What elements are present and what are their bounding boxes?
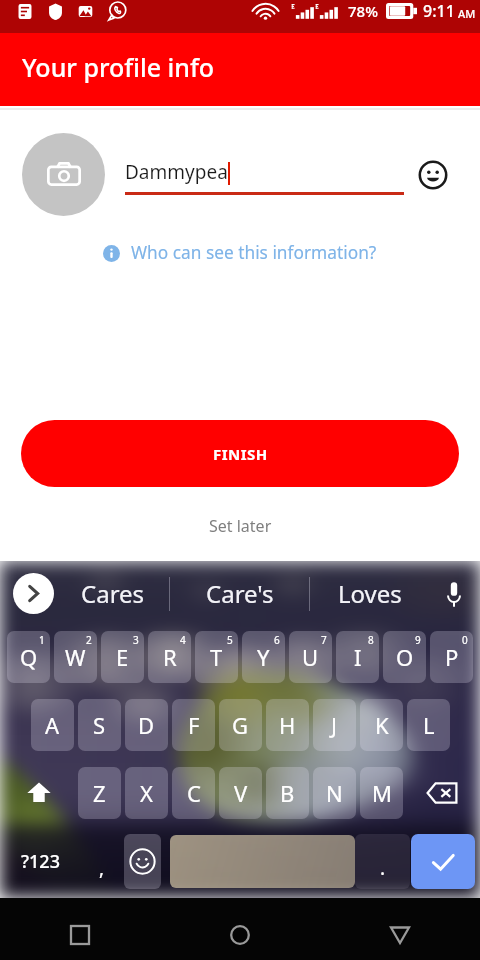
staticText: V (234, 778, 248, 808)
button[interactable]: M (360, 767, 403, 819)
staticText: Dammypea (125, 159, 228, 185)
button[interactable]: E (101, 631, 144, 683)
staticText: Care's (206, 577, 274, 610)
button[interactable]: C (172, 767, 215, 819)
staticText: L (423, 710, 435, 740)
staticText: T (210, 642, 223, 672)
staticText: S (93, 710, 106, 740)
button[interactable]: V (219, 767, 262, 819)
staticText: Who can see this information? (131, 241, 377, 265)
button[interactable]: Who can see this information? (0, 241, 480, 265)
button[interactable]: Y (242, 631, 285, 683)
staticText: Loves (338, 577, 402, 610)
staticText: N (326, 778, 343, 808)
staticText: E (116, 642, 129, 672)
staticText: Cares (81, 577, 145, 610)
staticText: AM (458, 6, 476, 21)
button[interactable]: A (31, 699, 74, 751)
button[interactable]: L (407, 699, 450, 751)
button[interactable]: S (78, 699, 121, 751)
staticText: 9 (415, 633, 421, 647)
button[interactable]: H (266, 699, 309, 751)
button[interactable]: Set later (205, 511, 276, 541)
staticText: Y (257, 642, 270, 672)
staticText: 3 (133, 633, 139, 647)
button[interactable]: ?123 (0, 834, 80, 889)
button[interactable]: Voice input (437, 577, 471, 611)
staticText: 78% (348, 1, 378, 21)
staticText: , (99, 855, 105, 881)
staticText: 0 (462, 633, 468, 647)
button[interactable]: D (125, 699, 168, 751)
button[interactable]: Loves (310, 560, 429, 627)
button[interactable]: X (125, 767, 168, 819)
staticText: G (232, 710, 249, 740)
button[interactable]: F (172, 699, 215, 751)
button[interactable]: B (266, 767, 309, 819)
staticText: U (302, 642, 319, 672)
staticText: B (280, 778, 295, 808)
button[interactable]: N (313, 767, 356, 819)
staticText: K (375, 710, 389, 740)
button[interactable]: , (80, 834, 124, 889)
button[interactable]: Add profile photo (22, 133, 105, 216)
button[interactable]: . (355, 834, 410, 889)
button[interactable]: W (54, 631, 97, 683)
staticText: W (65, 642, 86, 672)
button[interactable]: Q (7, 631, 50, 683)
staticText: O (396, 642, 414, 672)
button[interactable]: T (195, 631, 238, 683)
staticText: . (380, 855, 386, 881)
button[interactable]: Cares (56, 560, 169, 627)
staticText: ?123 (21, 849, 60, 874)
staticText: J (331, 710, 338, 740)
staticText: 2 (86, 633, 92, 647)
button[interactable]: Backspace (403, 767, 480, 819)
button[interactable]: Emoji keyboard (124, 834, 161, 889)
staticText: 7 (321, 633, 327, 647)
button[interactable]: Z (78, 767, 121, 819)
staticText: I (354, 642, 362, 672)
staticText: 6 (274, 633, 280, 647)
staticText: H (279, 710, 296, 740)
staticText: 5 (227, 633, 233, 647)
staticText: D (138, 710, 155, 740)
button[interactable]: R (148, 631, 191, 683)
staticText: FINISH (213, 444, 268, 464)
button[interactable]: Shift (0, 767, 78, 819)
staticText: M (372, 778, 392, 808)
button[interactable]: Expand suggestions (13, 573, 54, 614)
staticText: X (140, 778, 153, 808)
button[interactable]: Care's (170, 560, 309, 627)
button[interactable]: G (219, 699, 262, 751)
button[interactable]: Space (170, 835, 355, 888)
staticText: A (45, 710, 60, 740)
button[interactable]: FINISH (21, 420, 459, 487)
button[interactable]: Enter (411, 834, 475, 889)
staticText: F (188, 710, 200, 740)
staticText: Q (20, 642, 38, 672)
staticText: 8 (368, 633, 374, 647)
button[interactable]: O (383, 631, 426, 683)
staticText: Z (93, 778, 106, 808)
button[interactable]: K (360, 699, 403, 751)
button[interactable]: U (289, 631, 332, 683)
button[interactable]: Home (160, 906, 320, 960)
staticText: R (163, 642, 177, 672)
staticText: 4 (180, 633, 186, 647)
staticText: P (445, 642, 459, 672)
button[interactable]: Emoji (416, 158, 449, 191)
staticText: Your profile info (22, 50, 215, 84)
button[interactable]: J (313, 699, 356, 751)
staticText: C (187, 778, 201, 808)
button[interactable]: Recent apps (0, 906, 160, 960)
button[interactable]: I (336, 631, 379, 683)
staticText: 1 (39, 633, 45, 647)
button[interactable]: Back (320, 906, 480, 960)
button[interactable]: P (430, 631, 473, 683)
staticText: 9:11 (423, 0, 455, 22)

::::::

### WHAT IS REQUIRED
A single number is required: the count of lines in the listing that contain the string "Emoji".

### SOLUTION
2